Apesar da queda da projeção de inflação para 2021, permanecem os riscos altistas, especialmente no setor de alimentação. A demanda externa por grãos e carnes deve se manter forte, explica nosso time de Macroeconomia, enquanto a oferta de algumas commodities alimentares pode se contrair por conta do fenômeno climático La Nina.

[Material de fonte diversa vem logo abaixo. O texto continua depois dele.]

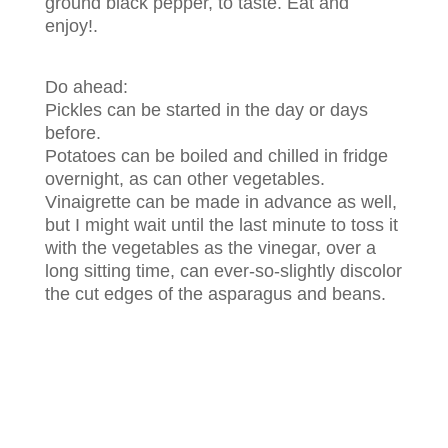
ground black pepper, to taste. Eat and
enjoy!.
Do ahead:
Pickles can be started in the day or days
before.
Potatoes can be boiled and chilled in fridge
overnight, as can other vegetables.
Vinaigrette can be made in advance as well,
but I might wait until the last minute to toss it
with the vegetables as the vinegar, over a
long sitting time, can ever-so-slightly discolor
the cut edges of the asparagus and beans.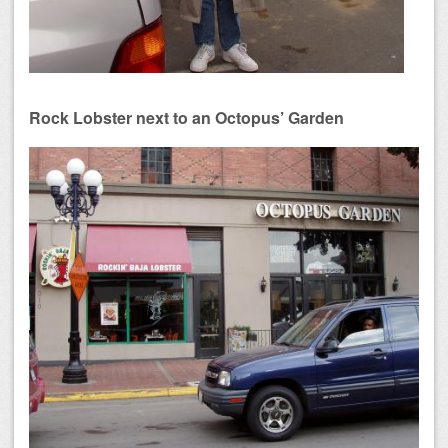
Rock Lobster next to an Octopus’ Garden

Esse fenômeno pode também levar a uma escassez de água que resulte em uma bandeira “vermelha” no final de 2021, levando o preço da energia elétrica a subir mais do que os 5% por ora projetados.

Selic em trajetória de alta

Com a inflação de 2021 rodando bastante abaixo da meta de 3,75% para esse ano, nossos especialistas acreditam que o Copom manterá a taxa Selic em 2,0% nesta semana, assim como a prescrição futura que sinaliza que "o Copom não pretende reduzir o grau de estímulo monetário desde que determinadas condições sejam satisfeitas"

Essas expectativas incluem projeções de inflação significativamente abaixo da meta de inflação, regime fiscal inalterado e expectativas de inflação de longo prazo ancoradas.

Essa cautela em abandonar a prescrição futura justifica-se pela incerteza trazida pelo provável encerramento do programa de auxílio emergencial, com queda de renda para larga parcela da população, além da piora do cenário de covid-19 e dúvidas sobre o tempo da disponibilização das vacinas para maior parcela da população.

Além disso, apesar da pressão de curto prazo no IPCA, da inflação de 12 meses atingir mais de 5% em meados de 2021 e a inflação mensal dever permanecer acima do rendimento da atual Selic por todo o primeiro semestre de 2021, a desaceleração da inflação em 2021 e sua convergência para abaixo da meta no final do ano devem dar conforto para o BC manter essa prescrição por mais algum tempo.

Por outro lado, com o peso cada vez maior da inflação em 2022 nas decisões da autoridade monetária, e com a expectativa normalização cada vez maior da economia e, notadamente, do mercado de trabalho adentrando o segundo semestre do ano, nosso time de Macroeconomia acredita que o Copom terá incentivos iniciar o ajuste da política monetária no terceiro trimestre de 2021, levando a Selic a alcançar 3,0% ao final do próximo ano e se aproximar de um nível mais próximo do neutro (4,0%-5,0%) em 2022.

O abandono da prescrição futura ainda na primeira metade do ano é sugerida por esse cenário, com a volta ao regime normal de metas de inflação.

A gradual normalização da política monetária tornará ainda mais importante o uso de cautela na retirada de outros mecanismos estimulativos, afirmam nossos especialistas, especialmente aqueles ligados ao crédito, como a redução de depósitos compulsórios ou requerimentos de capital dos bancos, ao longo de todo o ano de 2021.